After completing the audits, I shared 8 questions to get their view on the audit results and few other questions on data, tech, and measurement.

The questions were:

  1. How did you view the Google Analytics audit scores?
  2. How did you view the Google Tag Manager audit scores?
  3. Have you explored the impact of Google Analytics 4 on the business?
  4. Have you deployed Google Analytics 4?
  5. Have you explored the impact of Server Side Tag Manager on the business?
  6. Have you investigated moving away from the Google stack?
  7. If you have investigated moving away from the Google stack what has stopped, you?
  8. Have you looked at other measurement techniques?

How were the GA & GTM audit scores viewed?

  • 82% expected the audit scores they got, 18% said it was un-expected.
  • 18% who said it was un-expected it primarily came from brands who had a strong audit score over 100 in both GA & GTM.

Explored the impact of GA4 and deployed GA4?

  • 28% have explored the impact of GA4 on the business.
  • Of the 28% who had explored 22% had implemented Google Analytics 4.

Explored Server Side Tag Manager

  • 10% have explored server side tag manager.

Moving away from the Google stack?

  • 20% have investigated moving away from the Google stack.

  • 18% said the complexity of moving stack or do not know where to start has halted any progress.
  • 8% said No also mentioned they are committed to Google.

 

Developed a measurement framework?

  • 30% have created a measurement framework
  • 70% have not created a measurement framework

With 30% only having a measurement framework it correlates with the data directly the brands who have a measurement framework scored higher in the audits.    
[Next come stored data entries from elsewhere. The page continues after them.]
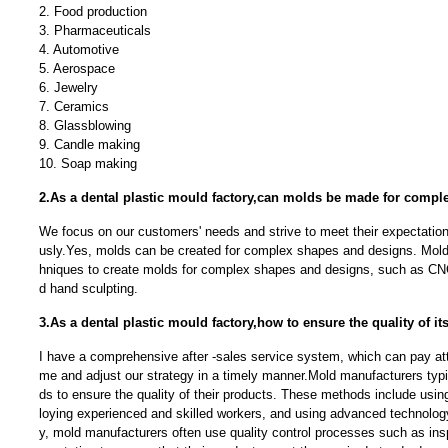
2. Food production
3. Pharmaceuticals
4. Automotive
5. Aerospace
6. Jewelry
7. Ceramics
8. Glassblowing
9. Candle making
10. Soap making
2.As a dental plastic mould factory,can molds be made for comp
We focus on our customers' needs and strive to meet their expectation
usly.Yes, molds can be created for complex shapes and designs. Mold
hniques to create molds for complex shapes and designs, such as CNC
d hand sculpting.
3.As a dental plastic mould factory,how to ensure the quality of i
I have a comprehensive after -sales service system, which can pay atte
me and adjust our strategy in a timely manner.Mold manufacturers typi
ds to ensure the quality of their products. These methods include usin
loying experienced and skilled workers, and using advanced technolog
y, mold manufacturers often use quality control processes such as ins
Looked at other measurement techniques?

  • 24% have explored measurement techniques beyond last click with MMM being the most popular at 16%.
  • The 20% who have explored looking beyond the Google stack have also looked at other measurement techniques.

Summary

There is still a significant gap between the business requirements and how technically its executed and it will vary for each business what that means. This is a big area that business need, to invest in internally or find the right external partner to help them on their journey.